Dataset entries:
____________
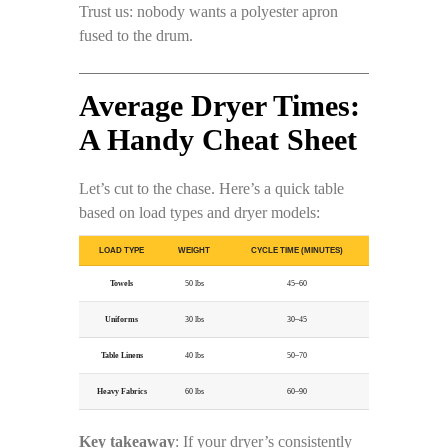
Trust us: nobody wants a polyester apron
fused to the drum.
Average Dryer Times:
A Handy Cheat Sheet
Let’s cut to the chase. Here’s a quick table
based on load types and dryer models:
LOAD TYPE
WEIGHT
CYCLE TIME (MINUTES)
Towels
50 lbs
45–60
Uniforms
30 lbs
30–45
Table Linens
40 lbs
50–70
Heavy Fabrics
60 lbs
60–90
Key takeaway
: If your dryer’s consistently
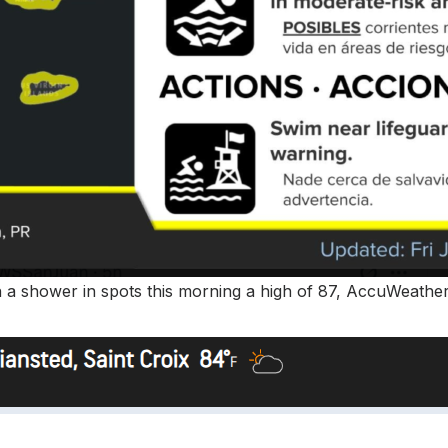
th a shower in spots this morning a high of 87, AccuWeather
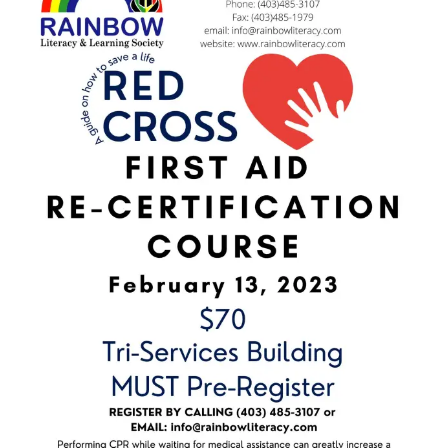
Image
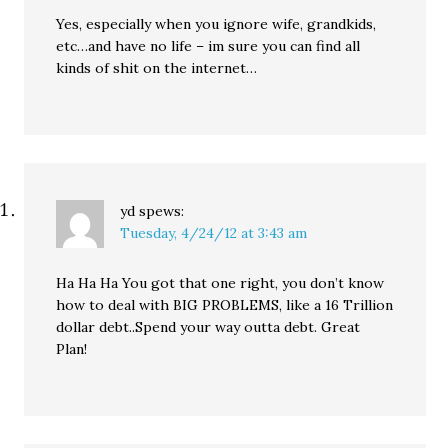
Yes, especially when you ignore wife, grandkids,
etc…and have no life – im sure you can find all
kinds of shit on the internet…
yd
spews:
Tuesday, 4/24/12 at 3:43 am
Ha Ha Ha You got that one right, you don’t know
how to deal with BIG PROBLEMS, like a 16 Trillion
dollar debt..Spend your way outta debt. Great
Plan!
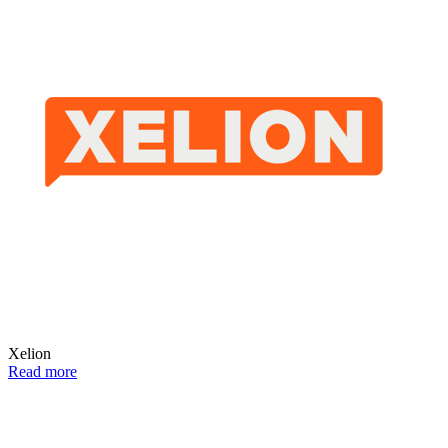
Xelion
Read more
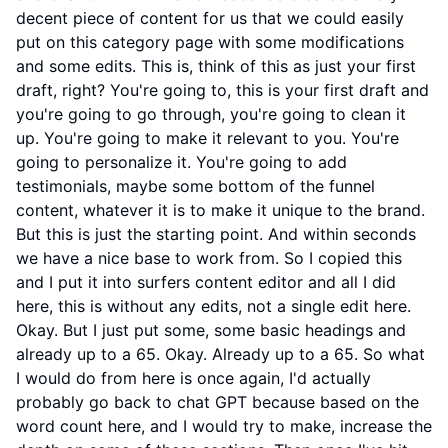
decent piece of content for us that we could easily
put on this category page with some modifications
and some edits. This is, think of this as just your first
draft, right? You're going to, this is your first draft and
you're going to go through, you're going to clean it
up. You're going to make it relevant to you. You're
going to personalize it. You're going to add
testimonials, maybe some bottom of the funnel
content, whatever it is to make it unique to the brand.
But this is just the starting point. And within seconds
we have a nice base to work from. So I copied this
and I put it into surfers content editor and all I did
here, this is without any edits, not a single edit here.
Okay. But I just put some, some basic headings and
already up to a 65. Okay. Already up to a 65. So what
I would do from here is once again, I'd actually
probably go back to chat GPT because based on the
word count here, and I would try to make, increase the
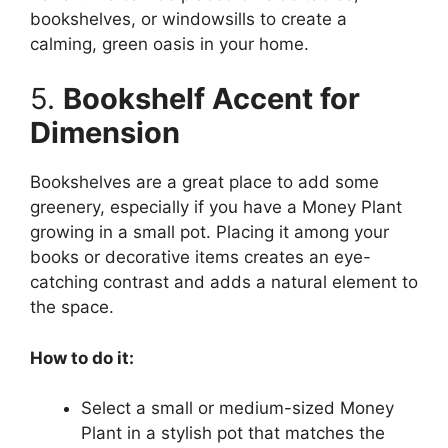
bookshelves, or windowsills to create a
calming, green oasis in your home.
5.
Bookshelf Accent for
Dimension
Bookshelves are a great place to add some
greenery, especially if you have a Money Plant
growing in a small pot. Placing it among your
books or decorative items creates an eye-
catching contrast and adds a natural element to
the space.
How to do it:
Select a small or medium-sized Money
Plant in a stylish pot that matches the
____________
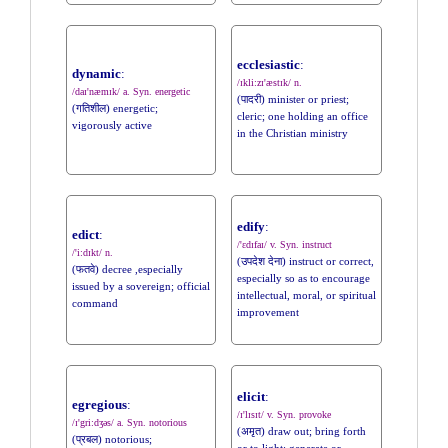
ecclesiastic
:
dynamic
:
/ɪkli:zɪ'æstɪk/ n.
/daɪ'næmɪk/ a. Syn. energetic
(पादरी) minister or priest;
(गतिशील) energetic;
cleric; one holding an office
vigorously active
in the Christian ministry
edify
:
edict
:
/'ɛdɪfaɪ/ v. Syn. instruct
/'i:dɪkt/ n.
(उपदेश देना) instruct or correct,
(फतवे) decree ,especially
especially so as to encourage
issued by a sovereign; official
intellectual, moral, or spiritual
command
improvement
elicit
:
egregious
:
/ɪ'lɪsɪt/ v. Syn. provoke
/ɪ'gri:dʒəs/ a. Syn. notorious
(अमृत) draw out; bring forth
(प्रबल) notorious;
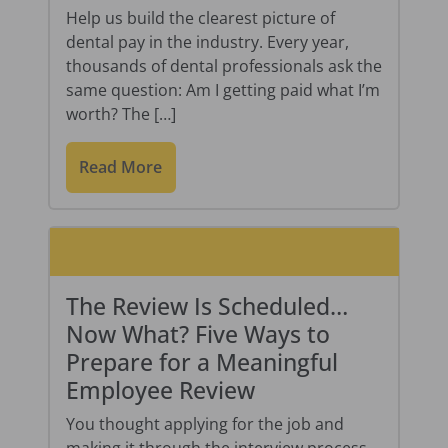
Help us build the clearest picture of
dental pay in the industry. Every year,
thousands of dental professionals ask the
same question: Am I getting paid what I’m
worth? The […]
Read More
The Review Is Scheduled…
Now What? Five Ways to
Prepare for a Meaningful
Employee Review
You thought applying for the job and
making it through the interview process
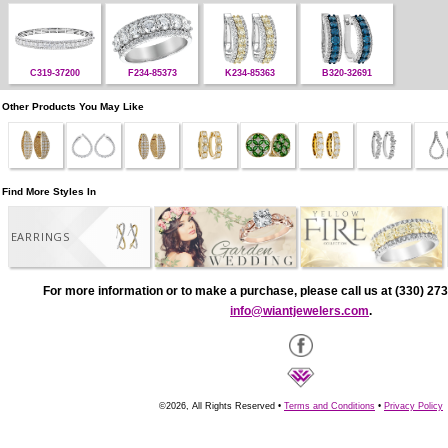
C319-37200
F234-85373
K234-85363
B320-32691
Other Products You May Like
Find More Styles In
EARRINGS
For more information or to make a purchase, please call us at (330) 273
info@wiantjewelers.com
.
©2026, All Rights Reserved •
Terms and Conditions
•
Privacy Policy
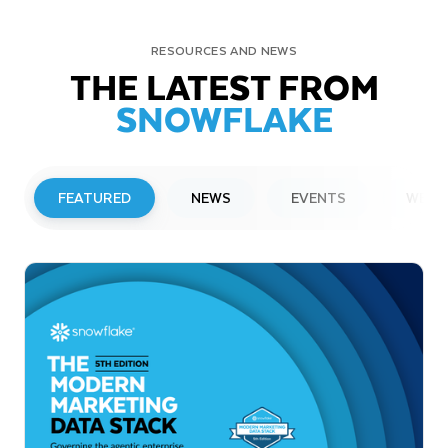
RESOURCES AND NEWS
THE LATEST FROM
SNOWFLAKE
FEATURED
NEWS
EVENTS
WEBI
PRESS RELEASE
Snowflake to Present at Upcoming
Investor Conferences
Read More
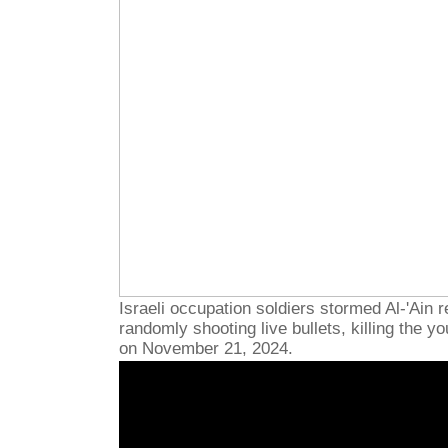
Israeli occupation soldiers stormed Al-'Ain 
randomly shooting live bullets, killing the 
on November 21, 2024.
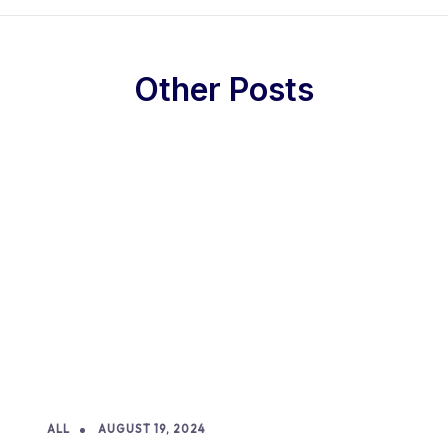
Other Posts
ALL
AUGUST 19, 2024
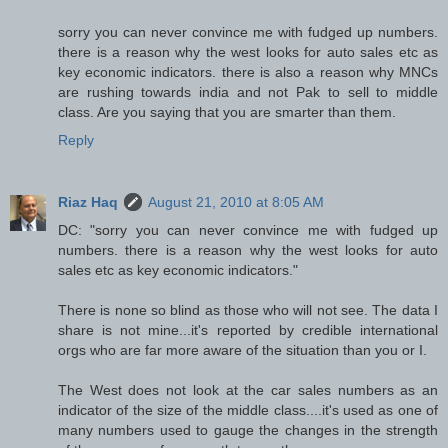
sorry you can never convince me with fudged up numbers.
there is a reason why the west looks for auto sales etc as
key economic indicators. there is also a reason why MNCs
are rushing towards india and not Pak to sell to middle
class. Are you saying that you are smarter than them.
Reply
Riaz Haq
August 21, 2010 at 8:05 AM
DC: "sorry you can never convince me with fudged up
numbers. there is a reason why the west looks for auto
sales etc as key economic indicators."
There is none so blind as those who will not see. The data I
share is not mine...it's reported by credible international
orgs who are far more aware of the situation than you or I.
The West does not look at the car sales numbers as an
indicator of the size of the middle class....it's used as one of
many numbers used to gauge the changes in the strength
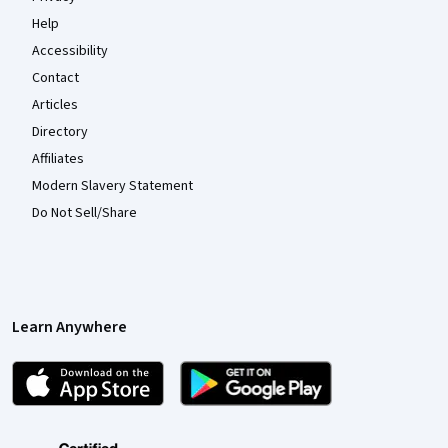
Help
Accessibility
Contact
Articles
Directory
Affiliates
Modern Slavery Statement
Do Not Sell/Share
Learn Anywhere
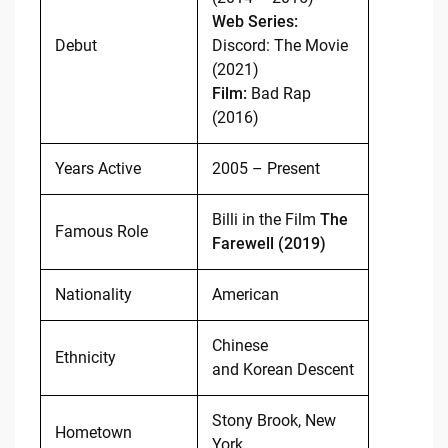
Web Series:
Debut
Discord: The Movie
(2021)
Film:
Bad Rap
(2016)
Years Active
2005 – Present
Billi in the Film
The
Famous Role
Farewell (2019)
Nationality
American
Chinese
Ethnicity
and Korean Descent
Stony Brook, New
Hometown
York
____________
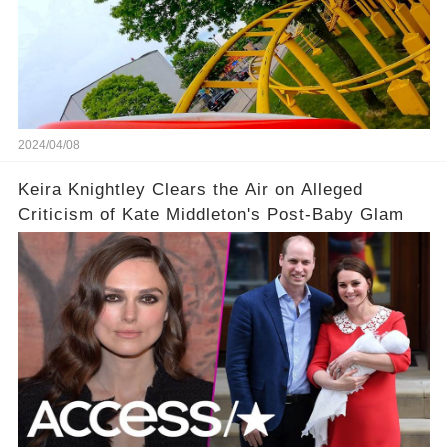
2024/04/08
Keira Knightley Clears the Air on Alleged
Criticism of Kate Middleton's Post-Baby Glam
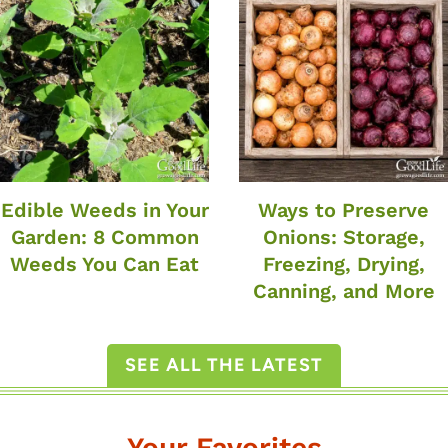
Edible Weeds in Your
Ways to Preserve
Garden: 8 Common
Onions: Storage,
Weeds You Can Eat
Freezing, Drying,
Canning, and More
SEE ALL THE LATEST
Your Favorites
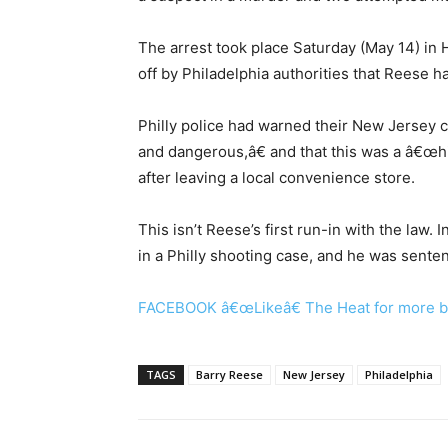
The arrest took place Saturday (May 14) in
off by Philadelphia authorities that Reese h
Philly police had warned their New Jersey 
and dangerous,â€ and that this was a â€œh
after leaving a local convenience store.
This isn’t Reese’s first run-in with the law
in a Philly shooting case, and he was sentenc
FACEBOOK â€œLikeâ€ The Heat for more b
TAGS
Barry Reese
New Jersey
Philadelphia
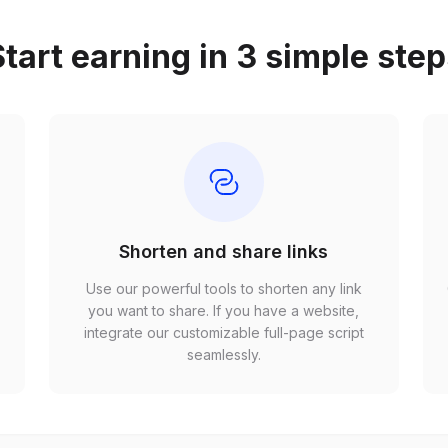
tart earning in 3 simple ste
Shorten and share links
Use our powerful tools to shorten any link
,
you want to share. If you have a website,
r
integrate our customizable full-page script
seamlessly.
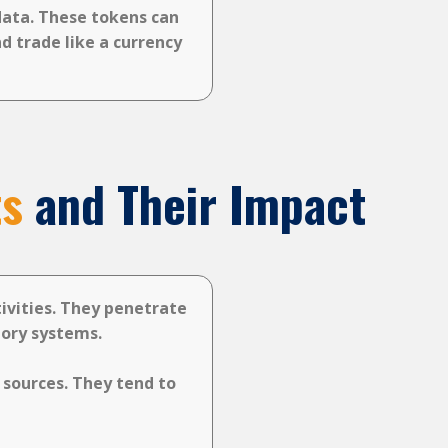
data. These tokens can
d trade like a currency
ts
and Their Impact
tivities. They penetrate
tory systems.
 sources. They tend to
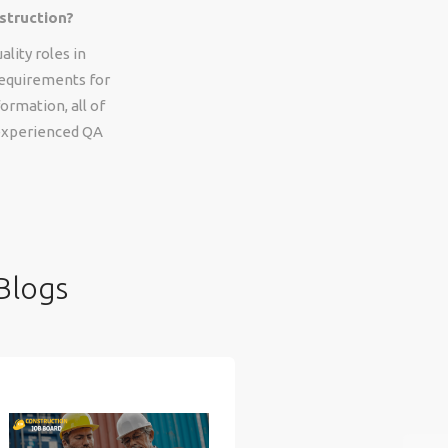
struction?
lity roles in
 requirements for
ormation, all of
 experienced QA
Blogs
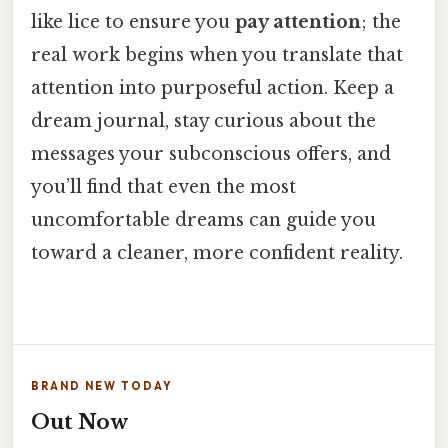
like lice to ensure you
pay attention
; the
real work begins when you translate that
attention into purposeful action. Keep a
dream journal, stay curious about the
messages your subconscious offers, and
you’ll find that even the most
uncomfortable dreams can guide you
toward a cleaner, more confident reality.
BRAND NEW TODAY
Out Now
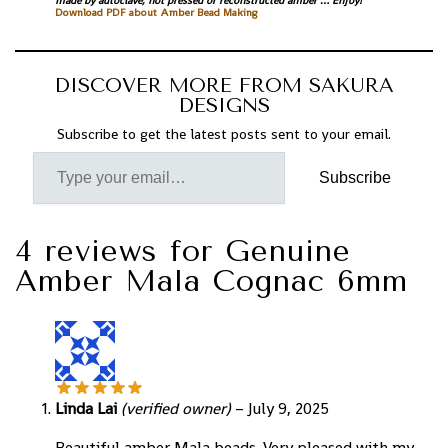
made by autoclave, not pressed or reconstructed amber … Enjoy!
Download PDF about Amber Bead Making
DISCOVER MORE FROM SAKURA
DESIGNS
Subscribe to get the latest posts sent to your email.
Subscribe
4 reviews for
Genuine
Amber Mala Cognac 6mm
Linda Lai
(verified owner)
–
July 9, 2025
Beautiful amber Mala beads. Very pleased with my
____________
## What you will do
Each line above that falls between the line with "your dryer’s consistently" and the line with "Tuesday, 4/24/12 at 3:43 am" should be printed exactly, together with those two lines, but the pictures should not.

## Answer below
: If your dryer’s consistently
th a shower in spots this morning a high of 87, AccuWeather
Image
Yes, especially when you ignore wife, grandkids,
etc…and have no life – im sure you can find all
kinds of shit on the internet…
yd
spews:
Tuesday, 4/24/12 at 3:43 am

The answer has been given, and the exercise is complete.